2019年のデータマネジメント賞の受賞企業は表1のとおりである。
表1:データマネジメント受賞企業一覧(出典:JDMC)
データマネジメント賞 | 受賞企業 | 受賞理由 |
大賞 | 全日本空輸 | 全社データ統合基盤の構築と運用 |
特別賞 | 経済産業省 AI・データ契約ガイドライン検討会 AI・契約ガイドライン作業部会 | AI・データ利用のための契約ガイドライン策定の取り組み |
データ基盤賞 | トライアルカンパニー、 ティー・アール・イー | 流通情報革命を加速するデータ基盤 |
データ基盤賞 | リコー | デジタルツインを志向したデータ活用の取り組み |
アナリティクス賞 | ワークマン | 店舗と本部を横断したデータ駆動経営の実践 |
アナリティクス賞 | 独立行政法人 日本スポーツ振興センター ハイパフォーマンスセンター | 個人競技におけるデータ・アナリティクスへの取り組み |
先端技術活用賞 | 京都機械工具 | 工具のIoT化による作業トレーサビリティの実現 |
年間を通じて総合的にすぐれた先進的な取り組みを表彰する大賞を、全日本空輸(ANA)が受賞した。多くの企業において重要なテーマである企業内に散在するデータを統合し、活用できるようにするために、ANAは、マイクロサービス(コンテナ)を活用して仮想的なデータベース(仮想DB)を構築した。
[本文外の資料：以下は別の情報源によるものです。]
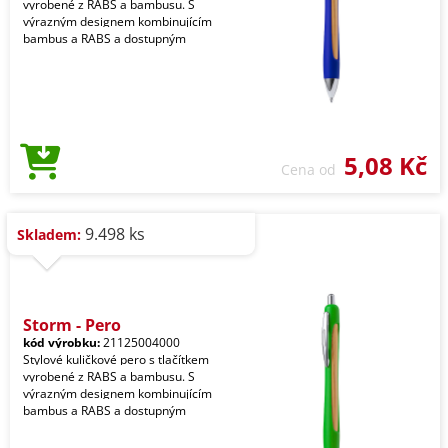
vyrobené z RABS a bambusu. S
výrazným designem kombinujícím
bambus a RABS a dostupným
5,08 Kč
Cena od
9.498 ks
Skladem:
Storm - Pero
kód výrobku:
21125004000
Stylové kuličkové pero s tlačítkem
vyrobené z RABS a bambusu. S
výrazným designem kombinujícím
bambus a RABS a dostupným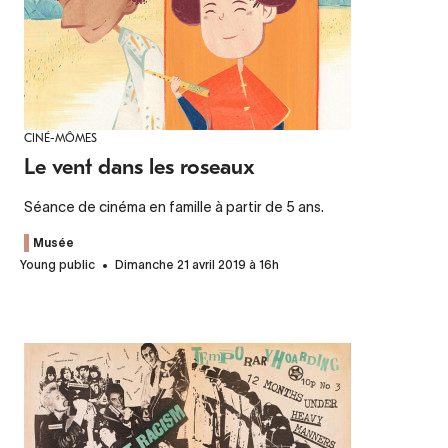
CINÉ-MÔMES
Le vent dans les roseaux
Séance de cinéma en famille à partir de 5 ans.
Musée
Young public
Dimanche 21 avril 2019 à 16h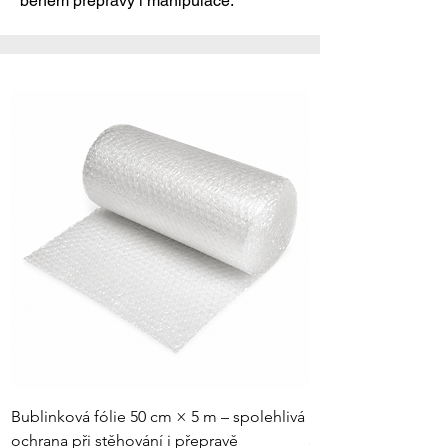
během přepravy i manipulace.
Bublinková fólie 50 cm × 5 m – spolehlivá
Robustní 5-vrstvá s
ochrana při stěhování i přepravě
500×400×300 mm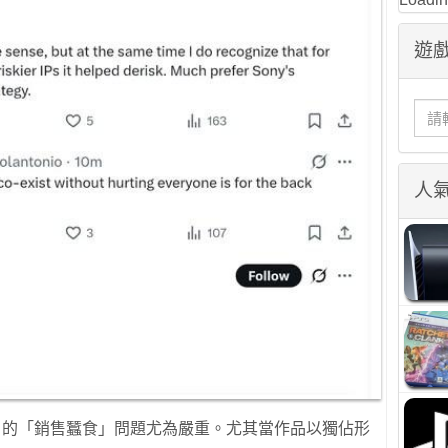
遊戲
人
ass 的「銷售蠶食」問題尤為嚴重。尤其當作品以獨佔形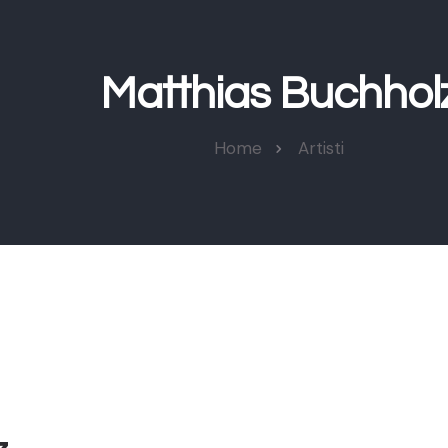
Matthias Buchhol
Home
Artisti
z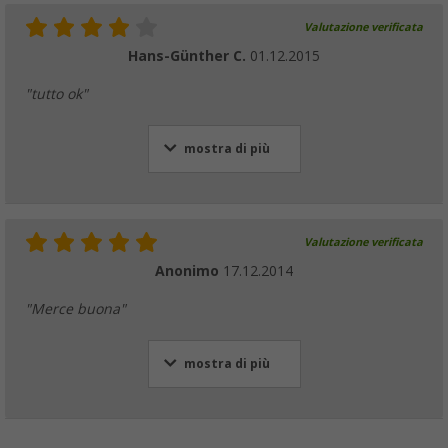
Valutazione verificata
Hans-Günther C.
01.12.2015
"tutto ok"
mostra di più
Valutazione verificata
Anonimo
17.12.2014
"Merce buona"
mostra di più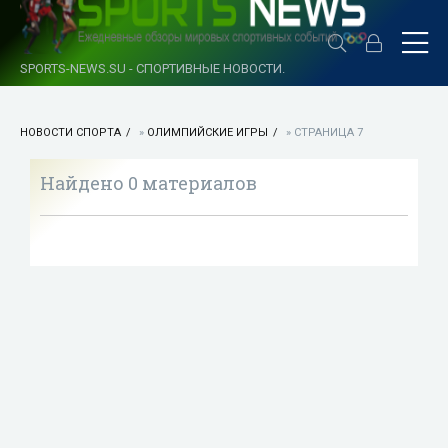
SPORTS-NEWS.SU - СПОРТИВНЫЕ НОВОСТИ.
НОВОСТИ СПОРТА
»
ОЛИМПИЙСКИЕ ИГРЫ
» СТРАНИЦА 7
Найдено 0 материалов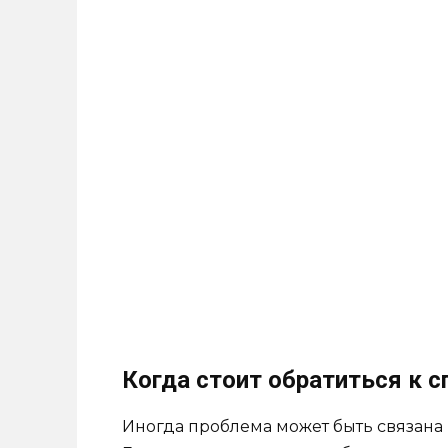
Когда стоит обратиться к с
Иногда проблема может быть связана 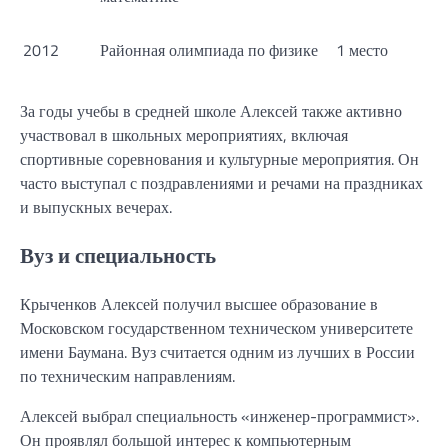
2012
Районная олимпиада по физике
1 место
За годы учебы в средней школе Алексей также активно
участвовал в школьных мероприятиях, включая
спортивные соревнования и культурные мероприятия. Он
часто выступал с поздравлениями и речами на праздниках
и выпускных вечерах.
Вуз и специальность
Крыченков Алексей получил высшее образование в
Московском государственном техническом университете
имени Баумана. Вуз считается одним из лучших в России
по техническим направлениям.
Алексей выбрал специальность «инженер-программист».
Он проявлял большой интерес к компьютерным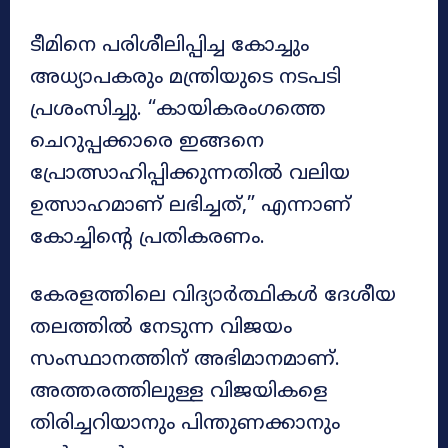
ടീമിനെ പരിശീലിപ്പിച്ച കോച്ചും
അധ്യാപകരും മന്ത്രിയുടെ നടപടി
പ്രശംസിച്ചു. “കായികരംഗത്തെ
ചെറുപ്പക്കാരെ ഇങ്ങനെ
പ്രോത്സാഹിപ്പിക്കുന്നതിൽ വലിയ
ഉത്സാഹമാണ് ലഭിച്ചത്,” എന്നാണ്
കോച്ചിന്റെ പ്രതികരണം.
കേരളത്തിലെ വിദ്യാർത്ഥികൾ ദേശീയ
തലത്തിൽ നേടുന്ന വിജയം
സംസ്ഥാനത്തിന് അഭിമാനമാണ്.
അത്തരത്തിലുള്ള വിജയികളെ
തിരിച്ചറിയാനും പിന്തുണക്കാനും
その仮想DBは、データアクセス層、ビジネスロジック層、プレゼンテーション層の3層構成であり、柔軟性と拡張性を確保している。データアクセス層の実体は既存システム群とつながるAPIとメタデータの集合であり、ビジネスロジック層からは統合DBに見えるようになっている。ANAのプロジェクトの詳細は関連記事:「企業データ基盤」はこう創る!─ANAの“顧客体験基盤”構築の要諦を参照いただきたい。
データ基盤賞は、九州エリアを中心にスーパーセンター型店舗を展開するトライアルカンパニーと、デジタル複合機などのICT製品大手のリコーの2社が受賞。トライアルは、マーチャンダイズデータを取引先と共有したり、”スマートレジカート”で販促したりするデータ基盤について、リコーは半導体製品のR&Dから量産プロセスに至るデジタルツインの取り組みが、受賞理由である。
データの収集以上に分析・活用に注力する取り組みを表彰するアナリティクス賞は、プロの職人向け作業服/関連用品の専門チェーンであるワークマンと、体操や水泳、陸上競技などいわゆる“ハイパフォーマンススポーツ”の選手をサポートする日本スポーツ振興センター ハイパフォーマンスセンターがそれぞれ受賞した。
一方、先端技術活用賞は京都機械工具が受賞。同社は「KTCブランド」で知られるスパナやレンチ、プライヤーなどハンドツール(工具)のメーカーであり、2018年6月に工具を用いた作業の履歴を把握・管理する仕組みを提供開始した。これは、センサーとBluetoothを内蔵したアダプタを開発し、既存の工具をIoT対応のトルクレンチとして利用できるようにしたもの。人手に依存する機械の分解や組み立ても、データで可視化できるようにしたことがポイント。JDMCは「なかなか進まないと言われる中堅・中小製造業におけるIoT の推進やデータ分析の実践に関わるひな形となり得る」と評価している。
なお、受賞企業のうち、流通業でありながらテクノロジー企業を標榜するトライアルと、アウトドア/カジュアル向け衣料としても人気が高まるワークマンの2社は、2019年3月7日にJDMCが開催する年次コンファレンス「データマネジメント2019」において、リーダーみずからが登壇して取り組み内容を講演する。